Problem to solve: Return each line of the entries that mentions the word "ενημερώθηκε".

Provided data:
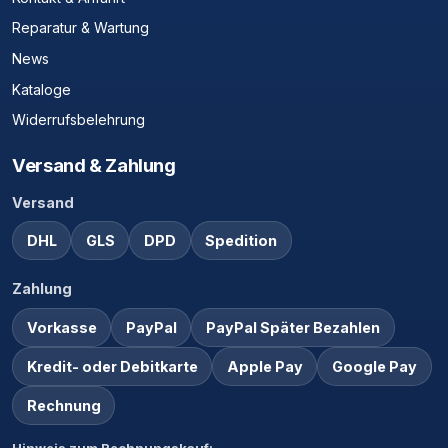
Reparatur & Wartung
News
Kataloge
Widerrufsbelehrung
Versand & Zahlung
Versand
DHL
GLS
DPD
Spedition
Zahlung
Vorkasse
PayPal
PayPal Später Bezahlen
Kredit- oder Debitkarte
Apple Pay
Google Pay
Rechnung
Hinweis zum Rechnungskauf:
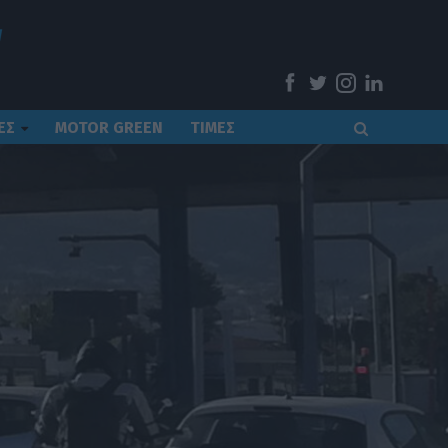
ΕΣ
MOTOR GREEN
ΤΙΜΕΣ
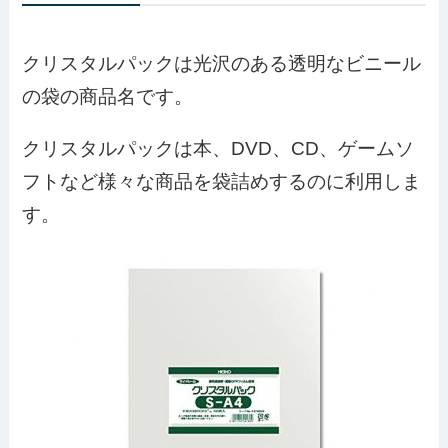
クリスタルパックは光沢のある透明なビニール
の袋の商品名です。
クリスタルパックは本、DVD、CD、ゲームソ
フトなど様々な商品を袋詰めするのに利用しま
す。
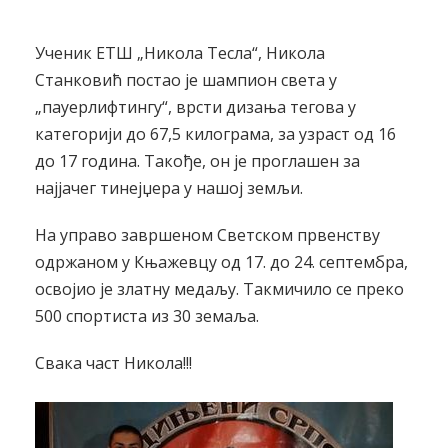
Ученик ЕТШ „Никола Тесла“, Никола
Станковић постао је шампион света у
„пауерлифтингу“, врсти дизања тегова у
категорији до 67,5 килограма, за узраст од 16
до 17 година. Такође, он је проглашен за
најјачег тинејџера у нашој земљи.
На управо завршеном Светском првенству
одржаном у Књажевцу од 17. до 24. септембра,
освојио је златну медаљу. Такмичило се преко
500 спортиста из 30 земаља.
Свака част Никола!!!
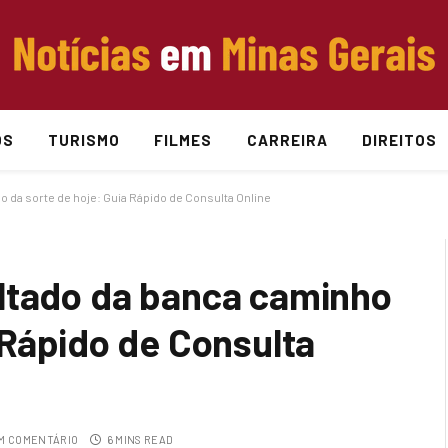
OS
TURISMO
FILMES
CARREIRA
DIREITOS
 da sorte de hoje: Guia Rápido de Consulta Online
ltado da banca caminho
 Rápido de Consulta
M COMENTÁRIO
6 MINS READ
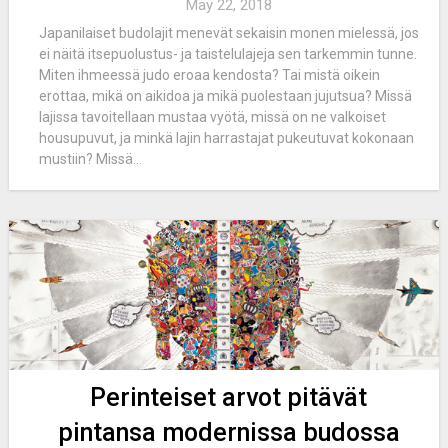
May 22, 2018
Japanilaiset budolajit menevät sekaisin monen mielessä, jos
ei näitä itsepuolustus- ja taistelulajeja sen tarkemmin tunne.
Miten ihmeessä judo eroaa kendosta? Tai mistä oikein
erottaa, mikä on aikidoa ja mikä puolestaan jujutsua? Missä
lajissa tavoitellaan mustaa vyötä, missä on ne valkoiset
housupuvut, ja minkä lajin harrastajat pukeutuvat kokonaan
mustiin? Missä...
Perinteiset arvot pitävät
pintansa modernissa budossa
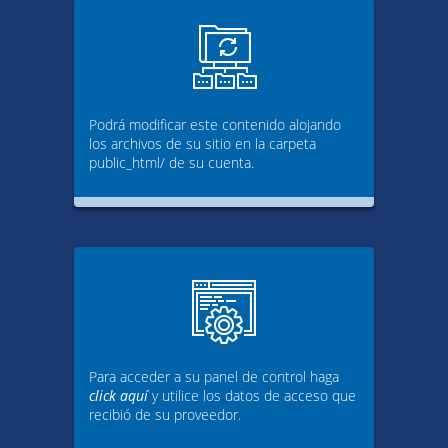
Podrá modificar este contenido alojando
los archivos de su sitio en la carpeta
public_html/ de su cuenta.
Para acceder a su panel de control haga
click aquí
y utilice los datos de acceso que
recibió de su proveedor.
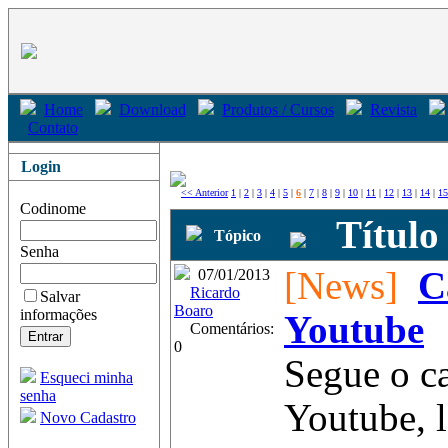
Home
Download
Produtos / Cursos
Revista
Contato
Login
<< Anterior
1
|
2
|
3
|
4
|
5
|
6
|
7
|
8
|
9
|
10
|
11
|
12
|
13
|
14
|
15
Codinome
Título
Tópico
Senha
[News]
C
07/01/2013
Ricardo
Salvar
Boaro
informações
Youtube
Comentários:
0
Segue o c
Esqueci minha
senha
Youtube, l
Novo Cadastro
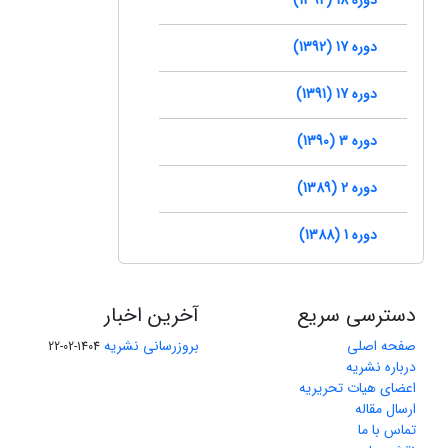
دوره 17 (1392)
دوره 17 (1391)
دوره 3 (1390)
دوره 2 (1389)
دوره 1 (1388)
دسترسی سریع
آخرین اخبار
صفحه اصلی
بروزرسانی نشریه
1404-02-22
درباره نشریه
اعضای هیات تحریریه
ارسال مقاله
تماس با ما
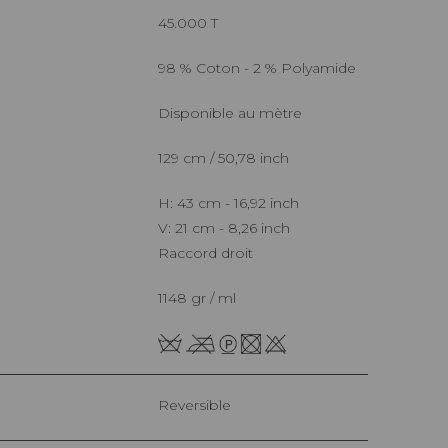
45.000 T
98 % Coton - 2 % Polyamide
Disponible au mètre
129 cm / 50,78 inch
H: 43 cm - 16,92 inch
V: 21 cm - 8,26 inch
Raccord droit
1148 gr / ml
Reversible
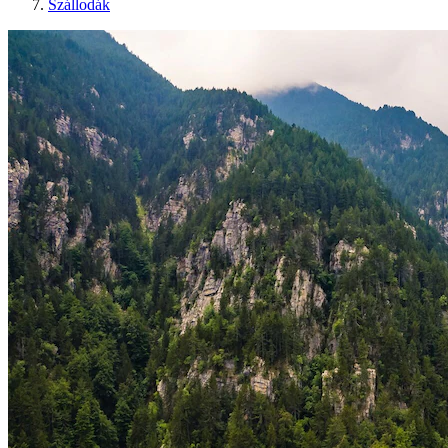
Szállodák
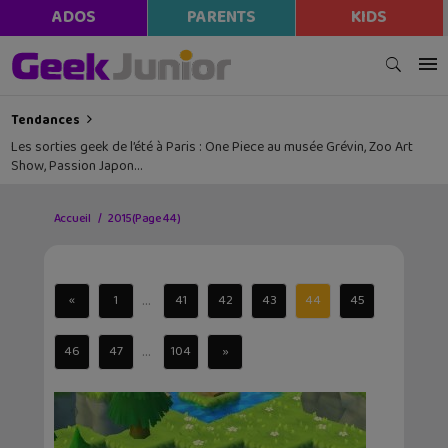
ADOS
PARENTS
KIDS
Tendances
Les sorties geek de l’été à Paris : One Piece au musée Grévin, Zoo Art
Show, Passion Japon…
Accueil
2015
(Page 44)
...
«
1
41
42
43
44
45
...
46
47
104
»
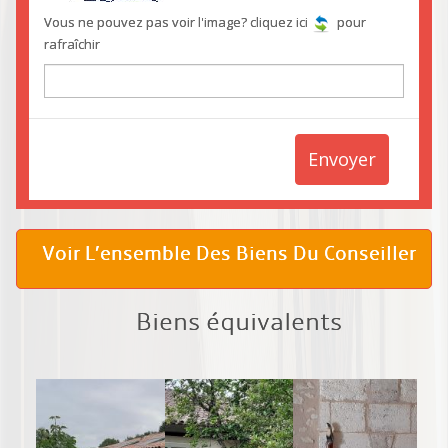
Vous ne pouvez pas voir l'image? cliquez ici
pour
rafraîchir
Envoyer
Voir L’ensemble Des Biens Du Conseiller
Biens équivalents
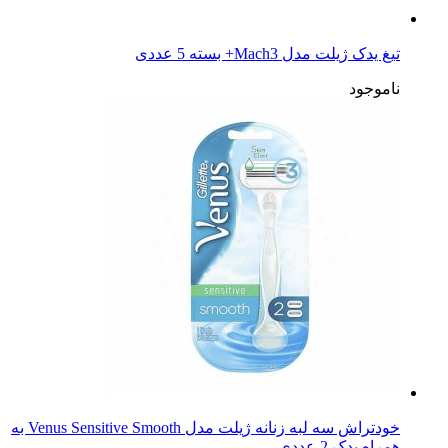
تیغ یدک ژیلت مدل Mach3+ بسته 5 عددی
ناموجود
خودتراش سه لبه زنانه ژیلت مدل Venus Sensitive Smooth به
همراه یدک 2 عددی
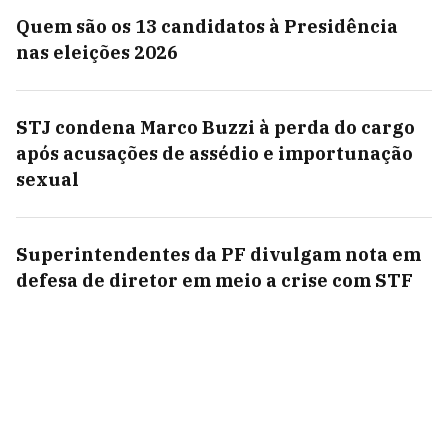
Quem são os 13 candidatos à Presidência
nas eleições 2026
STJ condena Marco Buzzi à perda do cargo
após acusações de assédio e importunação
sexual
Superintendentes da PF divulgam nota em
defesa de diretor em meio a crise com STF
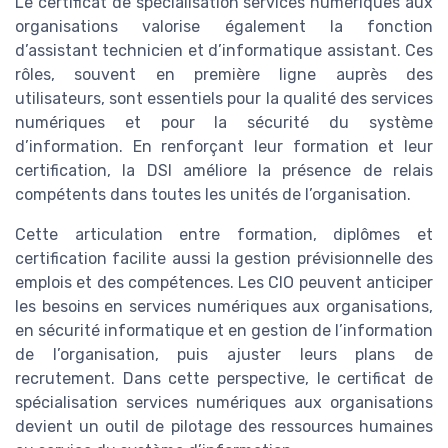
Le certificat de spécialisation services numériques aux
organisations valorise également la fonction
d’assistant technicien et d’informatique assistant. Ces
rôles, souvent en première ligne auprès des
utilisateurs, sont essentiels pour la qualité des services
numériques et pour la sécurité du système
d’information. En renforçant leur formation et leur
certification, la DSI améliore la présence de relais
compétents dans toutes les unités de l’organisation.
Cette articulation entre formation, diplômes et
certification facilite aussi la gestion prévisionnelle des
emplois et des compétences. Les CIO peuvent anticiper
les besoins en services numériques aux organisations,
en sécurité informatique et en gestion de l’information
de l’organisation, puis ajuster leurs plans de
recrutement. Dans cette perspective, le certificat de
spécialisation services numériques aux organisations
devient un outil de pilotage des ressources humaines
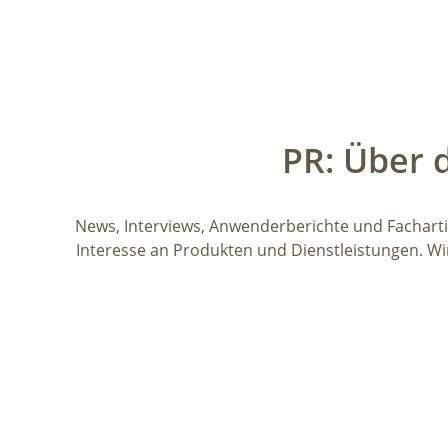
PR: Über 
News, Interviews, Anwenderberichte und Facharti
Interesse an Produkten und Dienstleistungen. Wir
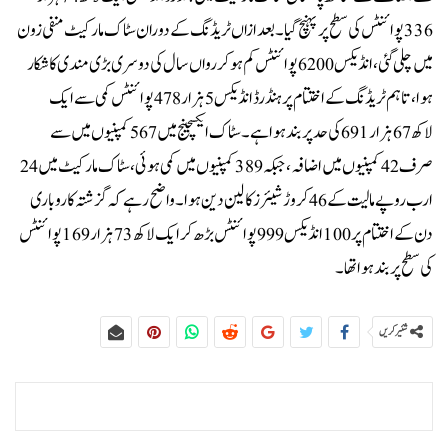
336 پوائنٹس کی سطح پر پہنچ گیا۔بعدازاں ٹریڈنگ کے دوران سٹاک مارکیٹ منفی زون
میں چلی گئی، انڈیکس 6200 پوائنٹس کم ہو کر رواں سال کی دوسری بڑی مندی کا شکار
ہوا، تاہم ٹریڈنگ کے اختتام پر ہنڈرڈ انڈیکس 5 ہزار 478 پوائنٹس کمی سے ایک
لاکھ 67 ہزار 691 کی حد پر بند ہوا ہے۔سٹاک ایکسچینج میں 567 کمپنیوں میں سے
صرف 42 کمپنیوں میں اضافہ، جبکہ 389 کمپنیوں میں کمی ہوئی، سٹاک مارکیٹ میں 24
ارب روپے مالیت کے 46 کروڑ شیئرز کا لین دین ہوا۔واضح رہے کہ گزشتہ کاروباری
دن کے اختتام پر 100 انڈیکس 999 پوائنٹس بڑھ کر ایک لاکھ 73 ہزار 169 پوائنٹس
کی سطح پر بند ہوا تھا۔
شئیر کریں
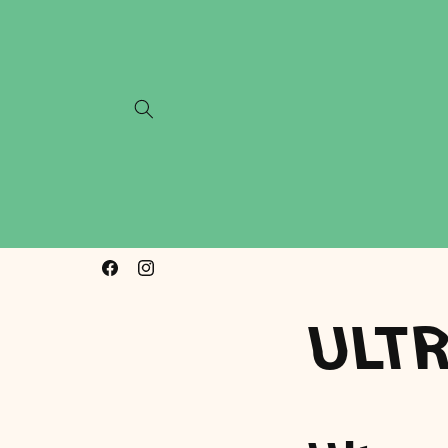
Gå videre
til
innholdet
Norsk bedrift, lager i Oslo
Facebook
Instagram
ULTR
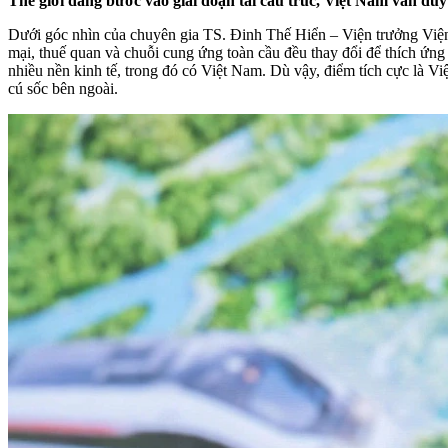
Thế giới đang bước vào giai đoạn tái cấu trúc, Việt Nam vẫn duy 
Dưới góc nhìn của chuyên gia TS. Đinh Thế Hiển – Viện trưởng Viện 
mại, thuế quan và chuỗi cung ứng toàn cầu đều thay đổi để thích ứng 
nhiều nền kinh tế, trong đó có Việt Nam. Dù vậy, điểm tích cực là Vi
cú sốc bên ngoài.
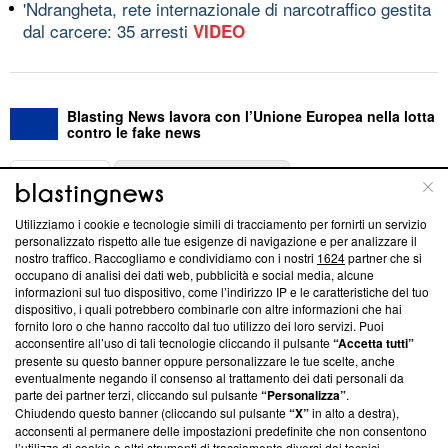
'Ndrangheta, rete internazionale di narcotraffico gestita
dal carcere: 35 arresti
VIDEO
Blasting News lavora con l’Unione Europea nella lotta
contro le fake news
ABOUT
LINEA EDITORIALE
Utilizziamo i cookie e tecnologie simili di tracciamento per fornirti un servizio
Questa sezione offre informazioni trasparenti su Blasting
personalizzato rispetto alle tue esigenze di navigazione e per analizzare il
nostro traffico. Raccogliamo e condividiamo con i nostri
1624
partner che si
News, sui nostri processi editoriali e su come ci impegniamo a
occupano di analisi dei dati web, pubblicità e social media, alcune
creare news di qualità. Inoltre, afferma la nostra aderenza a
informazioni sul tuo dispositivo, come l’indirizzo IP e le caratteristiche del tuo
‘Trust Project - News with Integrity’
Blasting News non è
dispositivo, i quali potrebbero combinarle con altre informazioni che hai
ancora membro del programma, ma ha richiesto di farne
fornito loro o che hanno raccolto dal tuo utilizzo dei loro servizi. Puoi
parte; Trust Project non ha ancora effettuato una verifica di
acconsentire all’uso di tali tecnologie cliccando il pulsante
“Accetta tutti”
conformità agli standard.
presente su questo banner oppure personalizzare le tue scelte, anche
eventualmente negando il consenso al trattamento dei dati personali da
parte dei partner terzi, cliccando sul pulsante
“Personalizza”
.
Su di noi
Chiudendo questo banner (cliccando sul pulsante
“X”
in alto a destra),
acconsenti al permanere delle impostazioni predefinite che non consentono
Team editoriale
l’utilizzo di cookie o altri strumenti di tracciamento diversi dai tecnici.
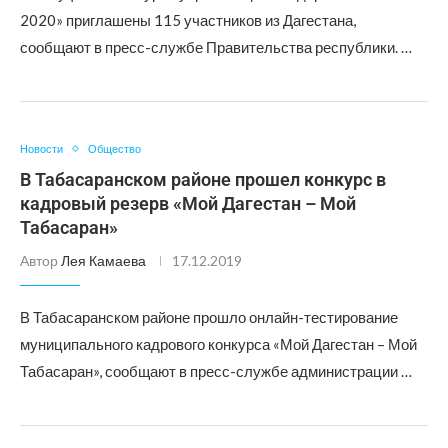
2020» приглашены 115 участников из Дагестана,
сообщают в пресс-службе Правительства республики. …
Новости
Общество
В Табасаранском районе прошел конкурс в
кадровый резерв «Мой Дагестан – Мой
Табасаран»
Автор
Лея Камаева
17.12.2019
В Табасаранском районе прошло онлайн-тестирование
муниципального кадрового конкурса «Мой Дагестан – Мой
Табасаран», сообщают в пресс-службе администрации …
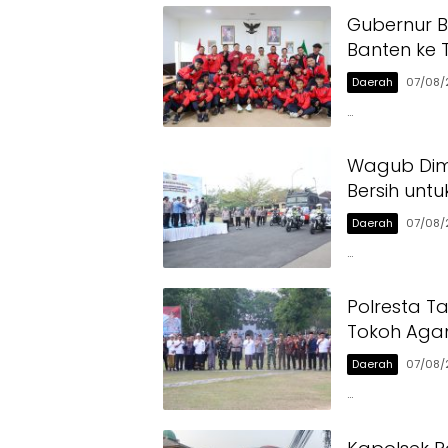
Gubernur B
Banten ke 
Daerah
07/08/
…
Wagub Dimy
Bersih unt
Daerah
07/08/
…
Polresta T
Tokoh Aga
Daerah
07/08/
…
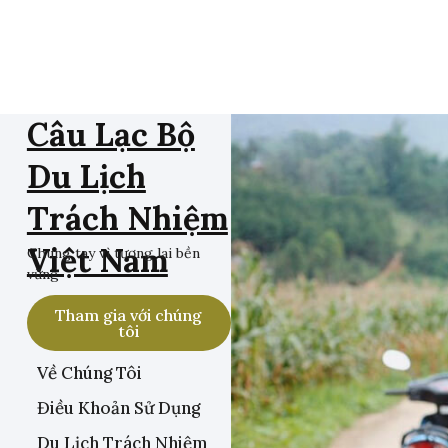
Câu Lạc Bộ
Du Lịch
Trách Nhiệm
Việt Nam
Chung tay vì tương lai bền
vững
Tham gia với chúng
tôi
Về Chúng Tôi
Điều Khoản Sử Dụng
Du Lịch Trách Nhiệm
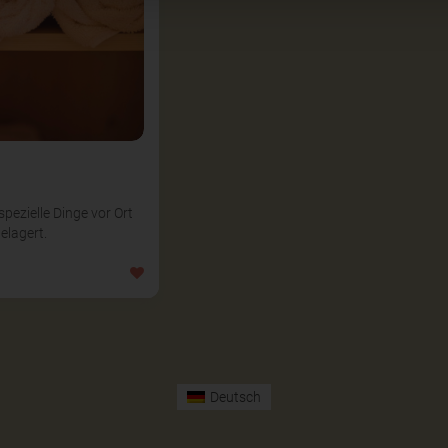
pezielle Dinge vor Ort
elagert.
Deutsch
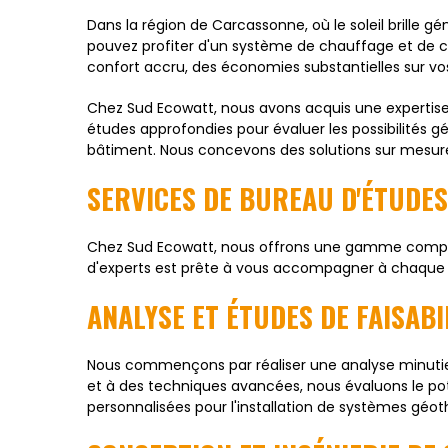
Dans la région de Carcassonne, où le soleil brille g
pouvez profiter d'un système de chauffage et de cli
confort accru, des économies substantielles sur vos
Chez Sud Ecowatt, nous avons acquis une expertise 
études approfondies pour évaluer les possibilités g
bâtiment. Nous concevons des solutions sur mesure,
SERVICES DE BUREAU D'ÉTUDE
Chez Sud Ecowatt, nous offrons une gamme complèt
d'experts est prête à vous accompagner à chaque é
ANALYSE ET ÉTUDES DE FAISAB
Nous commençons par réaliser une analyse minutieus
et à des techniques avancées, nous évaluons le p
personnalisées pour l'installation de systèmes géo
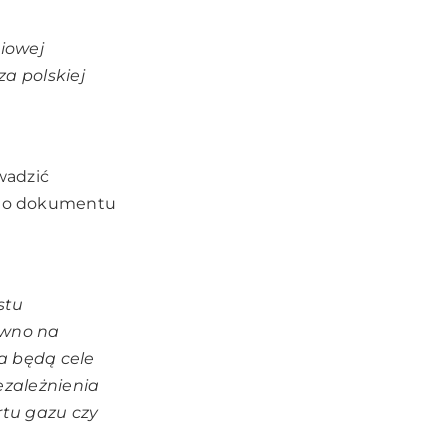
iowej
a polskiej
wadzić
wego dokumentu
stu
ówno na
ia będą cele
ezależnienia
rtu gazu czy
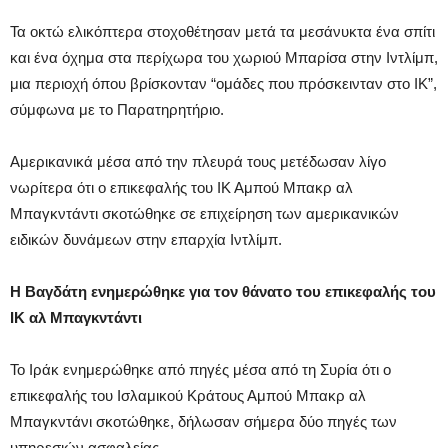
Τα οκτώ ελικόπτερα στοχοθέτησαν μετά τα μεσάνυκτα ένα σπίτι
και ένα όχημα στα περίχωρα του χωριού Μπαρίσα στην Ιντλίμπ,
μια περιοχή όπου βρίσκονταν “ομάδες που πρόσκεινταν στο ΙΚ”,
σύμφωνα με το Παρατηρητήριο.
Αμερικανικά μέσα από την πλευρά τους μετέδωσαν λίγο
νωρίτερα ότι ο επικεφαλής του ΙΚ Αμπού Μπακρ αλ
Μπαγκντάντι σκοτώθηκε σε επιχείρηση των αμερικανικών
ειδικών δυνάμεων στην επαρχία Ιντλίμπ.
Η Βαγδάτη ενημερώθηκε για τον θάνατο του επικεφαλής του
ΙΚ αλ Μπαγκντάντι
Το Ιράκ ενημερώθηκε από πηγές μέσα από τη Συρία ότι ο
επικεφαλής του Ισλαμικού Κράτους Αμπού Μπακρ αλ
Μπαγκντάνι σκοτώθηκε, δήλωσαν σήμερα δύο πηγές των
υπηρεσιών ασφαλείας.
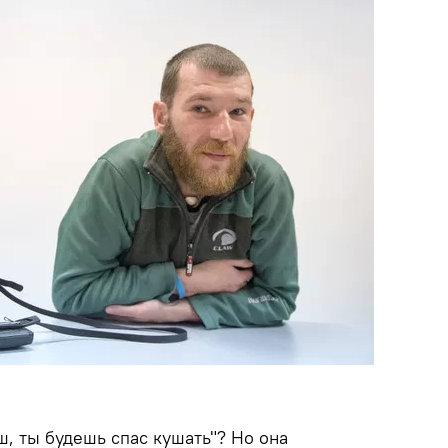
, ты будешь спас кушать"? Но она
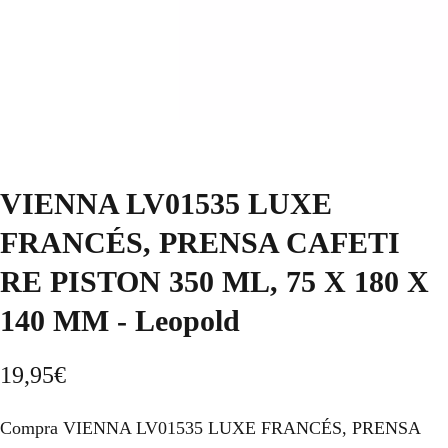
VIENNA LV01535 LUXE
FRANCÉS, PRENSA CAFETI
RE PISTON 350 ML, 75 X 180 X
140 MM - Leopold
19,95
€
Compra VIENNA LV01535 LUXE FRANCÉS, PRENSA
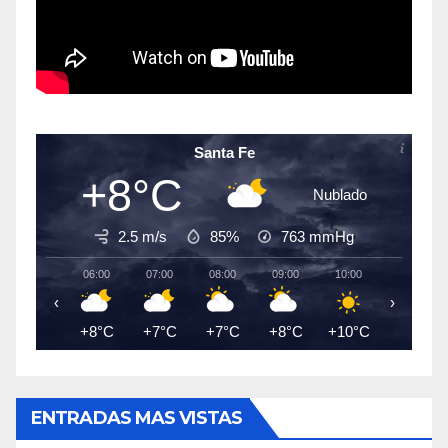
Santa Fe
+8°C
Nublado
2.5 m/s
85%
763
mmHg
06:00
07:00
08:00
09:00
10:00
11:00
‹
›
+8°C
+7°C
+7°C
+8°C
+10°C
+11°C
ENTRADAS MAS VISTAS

Finished task:
Η Βαγδάτη ενημερώθηκε για τον θάνατο του επικεφαλής του
Το Ιράκ ενημερώθηκε από πηγές μέσα από τη Συρία ότι ο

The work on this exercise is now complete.